I'm currently using time.mktime([CONVERTED TIME])
but end up with TypeError: function takes exactly 9 arguments (6 given)
. It seems like a lot of effort to program something for the arguments of 'weekday' etc. for time.mktime
, so I'm sure there's a better way which I just didn't find yet.
How else can this be done?
Upvotes: 1
Views: 1562
Reputation: 49794
This is a ISO 8601 compliant timestamp. There are various libraries which can help with these. But is your case, for a fixed format, you can use Python's dt.datetime.strptime
and datetime.timedelta
to calculate the seconds since epoch like:
def epoch_seconds_from_iso_8601_with_tz_offset(iso_8601):
""" Convert ISO 8601 with a timezone offset to unix timestamp """
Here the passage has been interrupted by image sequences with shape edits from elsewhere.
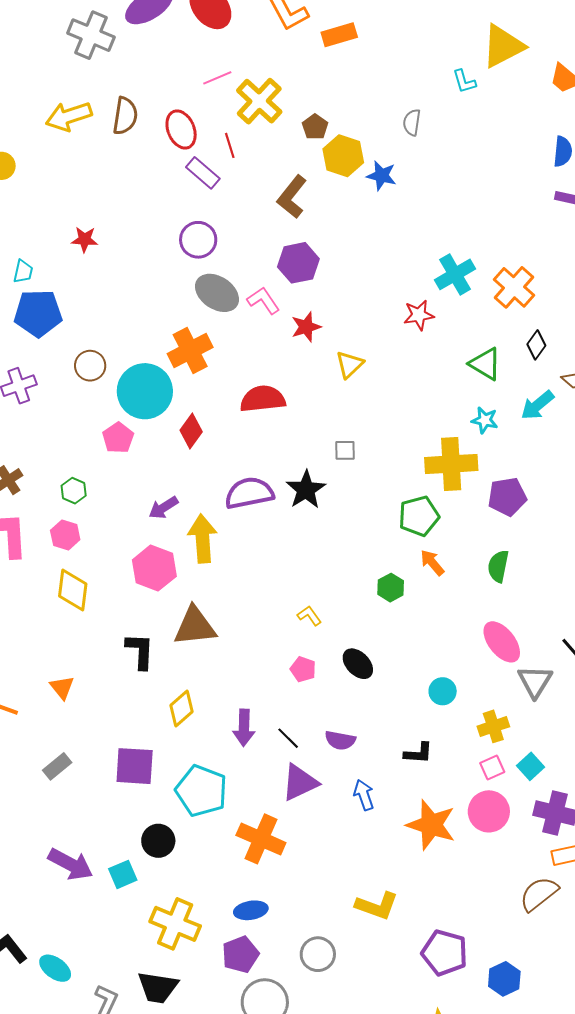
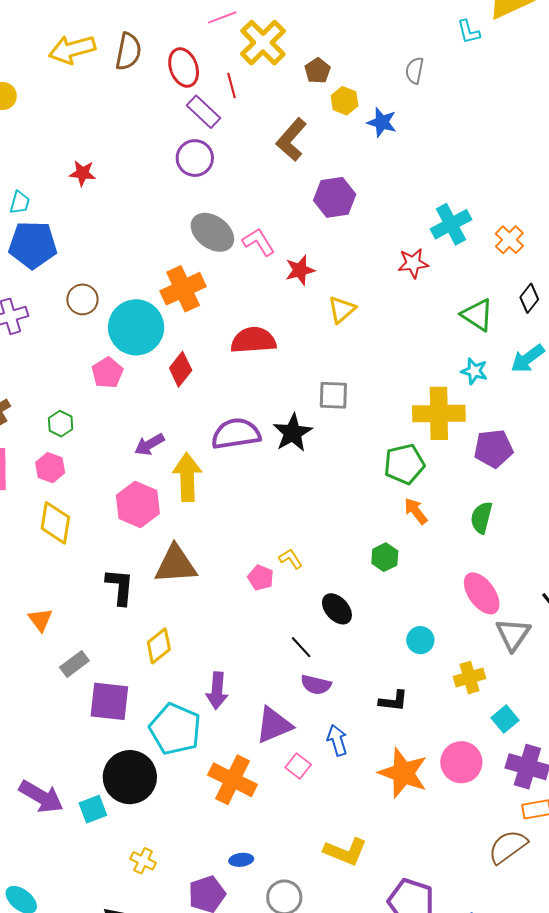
yellow hexagon: (343, 156) -> (345, 101), size x0.7
purple circle: (198, 240) -> (195, 158), moved
purple hexagon: (298, 263) -> (335, 197), moved
orange cross: (514, 287) -> (509, 240), size x0.7
gray square: (345, 450) -> (333, 395), size x1.4
green hexagon: (391, 588) -> (385, 557), moved
pink pentagon: (303, 669) -> (261, 578), moved
purple arrow: (244, 728) -> (217, 691), moved
black line: (288, 738) -> (301, 647), moved
gray rectangle: (57, 766) -> (74, 664), moved
pink square: (492, 768) -> (298, 766), moved, turned -30
black circle: (158, 841) -> (130, 777), size x1.6
blue ellipse: (251, 910) -> (241, 860), moved, size x0.7
yellow cross: (175, 924) -> (143, 861), size x0.5

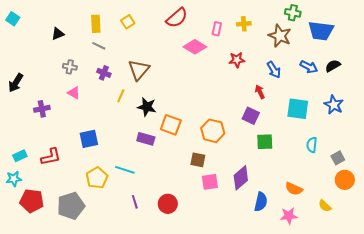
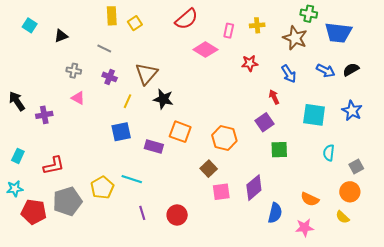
cyan square: (13, 19) -> (30, 25), moved
yellow rectangle: (96, 24) -> (112, 16), moved
black arrow: (16, 83) -> (17, 101), moved, turned 114
black star: (147, 107) -> (163, 99), moved
purple square: (251, 116) -> (265, 122), turned 30
blue square: (89, 139) -> (121, 132), moved
cyan rectangle: (20, 156) -> (18, 156), moved, turned -40
brown square: (198, 160) -> (209, 169), turned 35
orange circle: (345, 180) -> (350, 192), moved
gray pentagon: (71, 206) -> (67, 201), moved

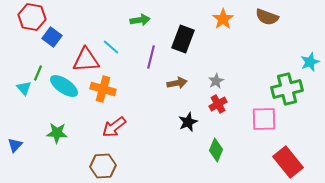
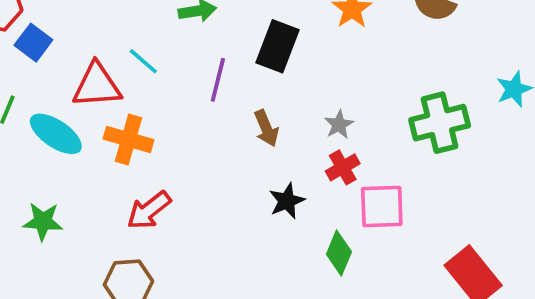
brown arrow: (177, 83) -> (266, 128), turned 78
green cross: (287, 89) -> (440, 123), moved
pink square: (264, 119) -> (382, 207), moved

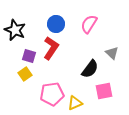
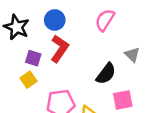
blue circle: (56, 24) -> (55, 20), moved

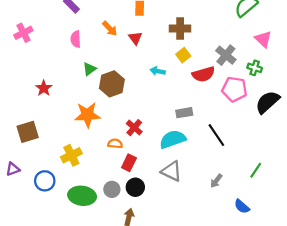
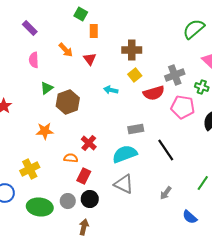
gray cross: (226, 55) -> (175, 75), turned 30
orange star: (87, 115) -> (45, 131), size x0.7

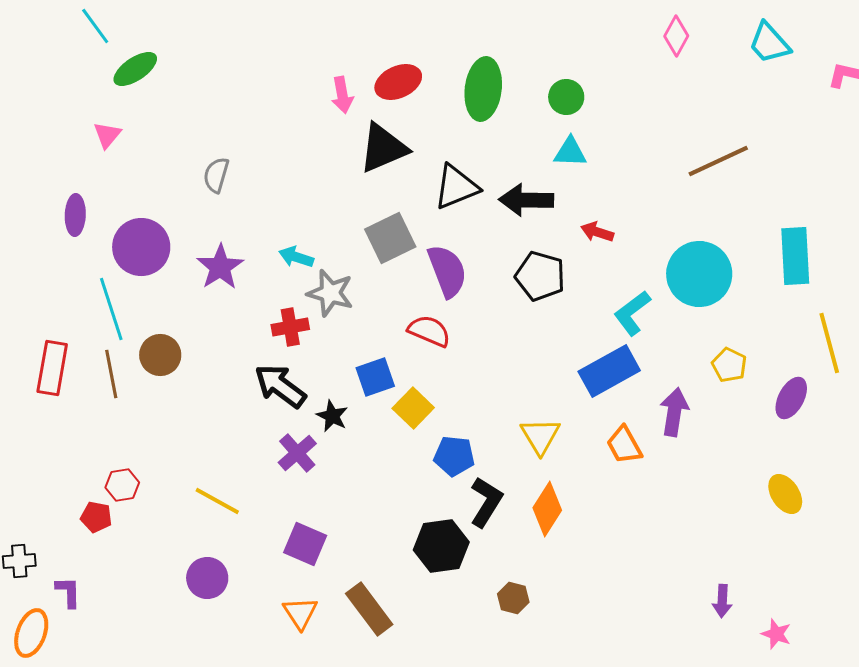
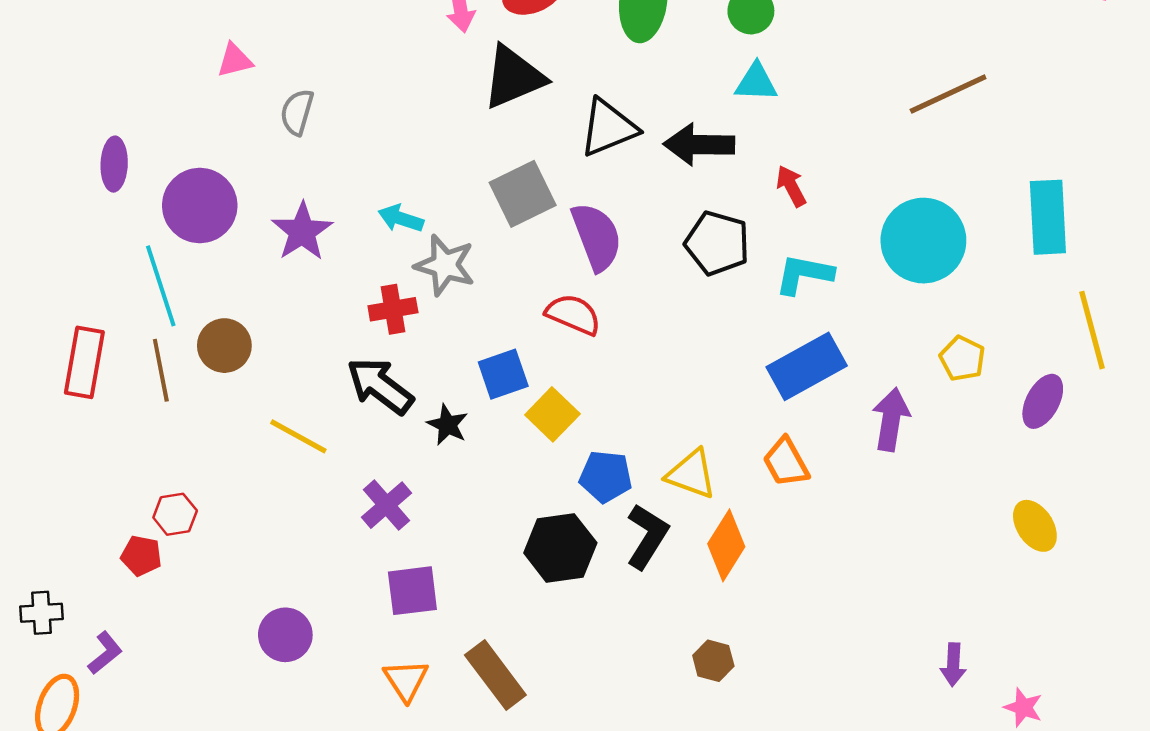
pink triangle: (107, 135) -> (235, 60), moved, turned 36
red arrow: (597, 232) -> (791, 186), turned 44
cyan L-shape: (632, 313) -> (804, 274), moved, turned 48
yellow triangle: (540, 436) -> (691, 474), moved, turned -39
orange trapezoid: (624, 445) -> (786, 462), moved
purple cross: (297, 453) -> (386, 505), moved
yellow line: (217, 501) -> (298, 436), moved
purple square: (305, 544) -> (412, 591), turned -30
black hexagon: (441, 546) -> (560, 548), moved
purple L-shape: (68, 592) -> (105, 653), turned 52
brown hexagon: (513, 598) -> (713, 661), moved

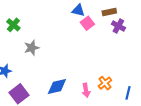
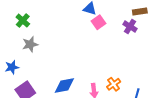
brown rectangle: (109, 12) -> (140, 12), moved
gray star: (32, 48) -> (30, 44), moved

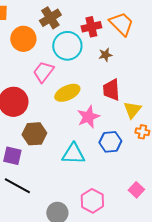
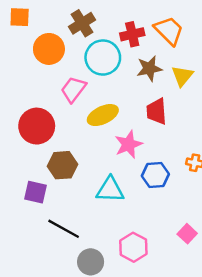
brown star: (105, 55) -> (149, 69), size x1.5
yellow triangle: (132, 110) -> (182, 76), moved
black line: (17, 186) -> (64, 229), moved

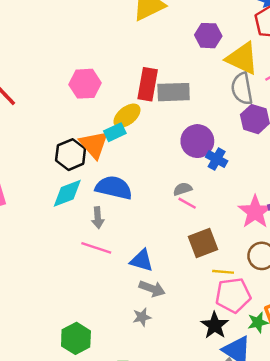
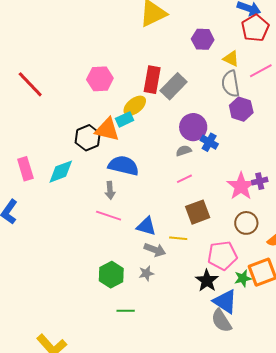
yellow triangle: (242, 58) -> (231, 59), size x0.6
gray rectangle: (174, 92) -> (174, 86), turned -44
orange triangle: (94, 144) -> (107, 130), turned -36
gray semicircle: (183, 189) -> (184, 151), moved
cyan diamond: (67, 193) -> (61, 172), moved
pink line: (187, 203) -> (184, 179), turned -56
yellow line: (223, 272) -> (178, 238), moved
green hexagon: (76, 338) -> (111, 275), moved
iso_8601_dt = dt.datetime.strptime(iso_8601[:-5], '%Y-%m-%dT%H:%M:%S')
utc_at_epoch = dt.datetime(1970, 1, 1)
epoch_without_tz_offset = (iso_8601_dt - utc_at_epoch).total_seconds()
tz_offset = 60 * (60 * int(iso_8601[-4:-2]) + int(iso_8601[-2:]))
if iso_8601[-5] == '-':
tz_offset = -tz_offset
return epoch_without_tz_offset - tz_offset
import datetime as dt
t1 = epoch_seconds_from_iso_8601_with_tz_offset('2018-01-07T19:43:15+0000')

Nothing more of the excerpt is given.